• [Supplied material]

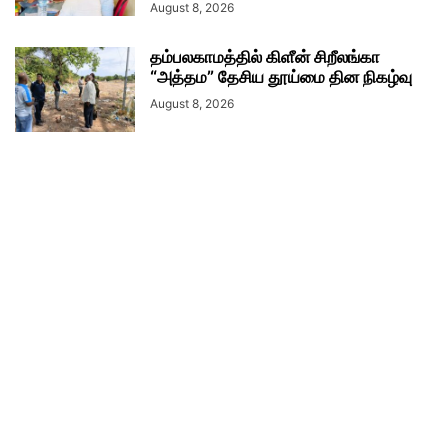
August 8, 2026
தம்பலகாமத்தில் கிளீன் சிறீலங்கா
“அத்தம” தேசிய தூய்மை தின நிகழ்வு
August 8, 2026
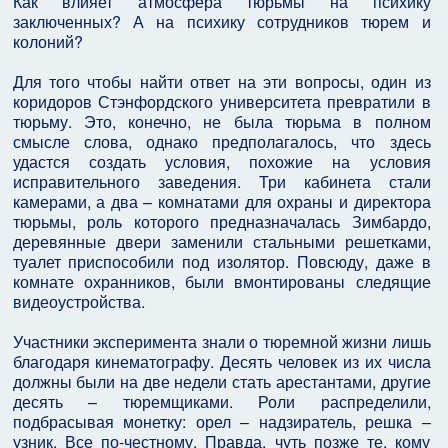
Как влияет атмосфера тюрьмы на психику
заключенных? А на психику сотрудников тюрем и
колоний?
Для того чтобы найти ответ на эти вопросы, один из
коридоров Стэнфордского университета превратили в
тюрьму. Это, конечно, не была тюрьма в полном
смысле слова, однако предполагалось, что здесь
удастся создать условия, похожие на условия
исправительного заведения. Три кабинета стали
камерами, а два – комнатами для охраны и директора
тюрьмы, роль которого предназначалась Зимбардо,
деревянные двери заменили стальными решетками,
туалет приспособили под изолятор. Повсюду, даже в
комнате охранников, были вмонтированы следящие
видеоустройства.
Участники эксперимента знали о тюремной жизни лишь
благодаря кинематографу. Десять человек из их числа
должны были на две недели стать арестантами, другие
десять – тюремщиками. Роли распределили,
подбрасывая монетку: орел – надзиратель, решка –
узник. Все по-честному. Правда, чуть позже те, кому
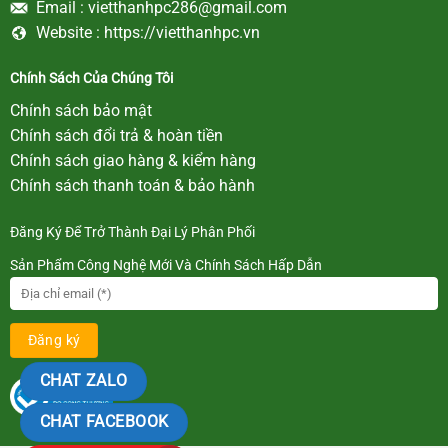
Email :
vietthanhpc286@gmail.com
Website :
https://vietthanhpc.vn
Chính Sách Của Chúng Tôi
Chính sách bảo mật
Chính sách đổi trả & hoàn tiền
Chính sách giao hàng & kiểm hàng
Chính sách thanh toán & bảo hành
Đăng Ký Để Trở Thành Đại Lý Phân Phối
Sản Phẩm Công Nghệ Mới Và Chính Sách Hấp Dẫn
CHAT ZALO
CHAT FACEBOOK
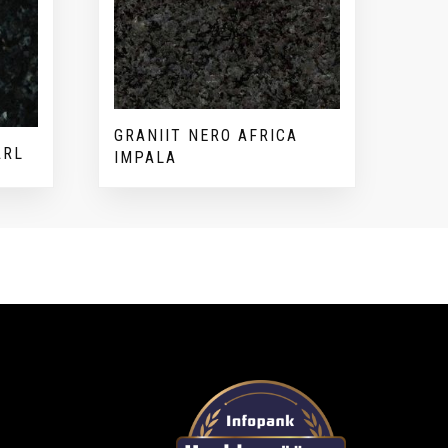
GRANIIT NERO AFRICA
ARL
IMPALA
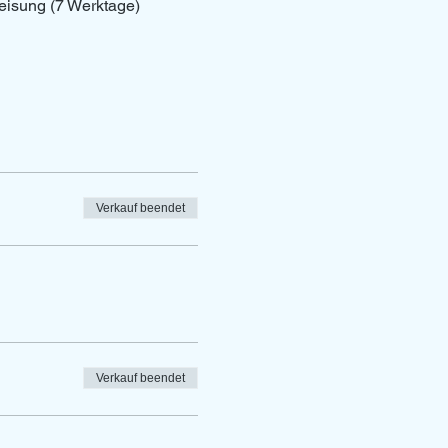
eisung (7 Werktage)
Verkauf beendet
Verkauf beendet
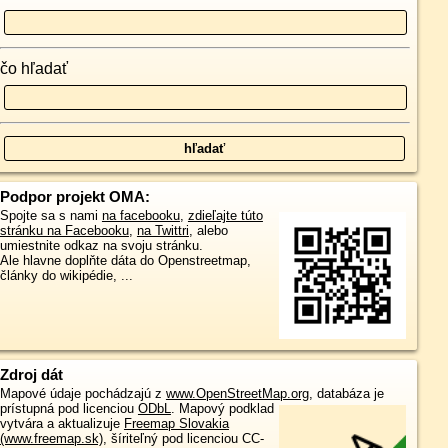
čo hľadať
Podpor projekt OMA:
Spojte sa s nami
na facebooku
,
zdieľajte túto
stránku na Facebooku
,
na Twittri
, alebo
umiestnite odkaz na svoju stránku.
Ale hlavne doplňte dáta do Openstreetmap,
články do wikipédie, ...
Zdroj dát
Mapové údaje pochádzajú z
www.OpenStreetMap.org
, databáza je
prístupná pod licenciou
ODbL
.
Mapový podklad
vytvára a aktualizuje
Freemap Slovakia
(www.freemap.sk)
, šíriteľný pod licenciou CC-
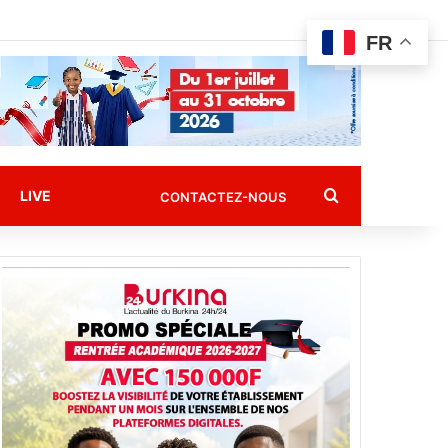
FR
Rechercher
LIVE
CONTACTEZ-NOUS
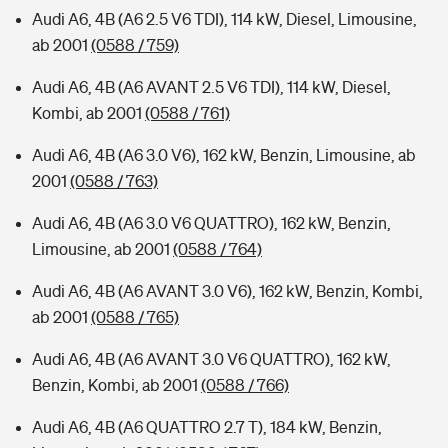
Audi A6, 4B (A6 2.5 V6 TDI), 114 kW, Diesel, Limousine,
ab 2001
(0588 / 759)
Audi A6, 4B (A6 AVANT 2.5 V6 TDI), 114 kW, Diesel,
Kombi, ab 2001
(0588 / 761)
Audi A6, 4B (A6 3.0 V6), 162 kW, Benzin, Limousine, ab
2001
(0588 / 763)
Audi A6, 4B (A6 3.0 V6 QUATTRO), 162 kW, Benzin,
Limousine, ab 2001
(0588 / 764)
Audi A6, 4B (A6 AVANT 3.0 V6), 162 kW, Benzin, Kombi,
ab 2001
(0588 / 765)
Audi A6, 4B (A6 AVANT 3.0 V6 QUATTRO), 162 kW,
Benzin, Kombi, ab 2001
(0588 / 766)
Audi A6, 4B (A6 QUATTRO 2.7 T), 184 kW, Benzin,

• [What the task asks] From the listing above, return each line with the word "QUATTRO".

• [Response to this exercise]
Audi A6, 4B (A6 3.0 V6 QUATTRO), 162 kW, Benzin,
Audi A6, 4B (A6 AVANT 3.0 V6 QUATTRO), 162 kW,
Audi A6, 4B (A6 QUATTRO 2.7 T), 184 kW, Benzin,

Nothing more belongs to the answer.